Elinde geniş bir tepsiyle, bir zaman sonra
görüldü Hacer, işveli bir halde. Oturup bardaklara rakı doldurdu. Muskacı bir
hamlede dubleyi içti.
“Gel hele yanıma
Hacer, az daha yaklaşsana.”
“Yaklaşayım da
bu böyle nereye kadar hocam?”
Ağzındaki yemeği
şapırdatarak:
“Ne nereye kadar
kız, anlamıyorum ne diyorsun?”
“Bu böyle daha
ne kadar sürecek, kasabada adım çıktı çıkacak. Bizim nikâh işi ne oldu?”
“Yapacağım dedim
ya sultanım. Nikâhı da yapacağım, sana da çocuklara da bakacağım.”
Ve
Hacer’i kucağına aldığı gibi duvar kenarındaki yeşil çekyatın üstüne devirdi.
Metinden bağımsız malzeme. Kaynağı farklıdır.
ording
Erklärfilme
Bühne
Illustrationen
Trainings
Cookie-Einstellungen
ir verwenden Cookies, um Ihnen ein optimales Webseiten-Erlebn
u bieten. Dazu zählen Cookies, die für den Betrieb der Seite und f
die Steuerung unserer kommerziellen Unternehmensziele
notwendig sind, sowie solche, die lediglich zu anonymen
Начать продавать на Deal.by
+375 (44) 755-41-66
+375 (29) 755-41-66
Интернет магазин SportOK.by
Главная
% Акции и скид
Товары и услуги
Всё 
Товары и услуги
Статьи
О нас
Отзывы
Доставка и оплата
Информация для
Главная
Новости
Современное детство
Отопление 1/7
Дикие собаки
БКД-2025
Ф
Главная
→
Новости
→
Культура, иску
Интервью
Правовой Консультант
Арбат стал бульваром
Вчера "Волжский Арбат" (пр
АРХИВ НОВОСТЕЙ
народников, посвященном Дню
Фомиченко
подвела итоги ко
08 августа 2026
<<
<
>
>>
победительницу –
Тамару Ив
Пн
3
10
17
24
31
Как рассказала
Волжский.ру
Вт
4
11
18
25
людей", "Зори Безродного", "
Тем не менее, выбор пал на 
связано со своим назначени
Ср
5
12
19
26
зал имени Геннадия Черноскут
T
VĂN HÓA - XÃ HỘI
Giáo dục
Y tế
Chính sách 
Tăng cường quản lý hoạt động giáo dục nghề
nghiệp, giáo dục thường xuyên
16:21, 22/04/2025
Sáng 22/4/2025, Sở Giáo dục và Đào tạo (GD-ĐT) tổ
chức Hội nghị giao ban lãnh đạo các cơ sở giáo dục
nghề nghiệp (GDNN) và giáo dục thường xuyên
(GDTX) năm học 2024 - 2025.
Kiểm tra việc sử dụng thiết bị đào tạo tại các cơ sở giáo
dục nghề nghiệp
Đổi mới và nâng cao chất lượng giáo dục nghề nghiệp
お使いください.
Hacer’in boş ve isteksiz bakışları; küçük masanın üzerindeki şifa dağıttığına inanılan
eciş bücüş kâğıtlara, muska malzemelerine ve sonra da duvardaki Arapça yazılı
çerçevede asılı kaldı.
Hoca sızdıktan sonra sabaha karşı
oradan ayrılan kadın, yol boyunca ölen kocasını düşündü. Onu bu hallere
düşürdüğü için öfkeleniyor, geceyi anımsayınca da utancından bağışlıyordu.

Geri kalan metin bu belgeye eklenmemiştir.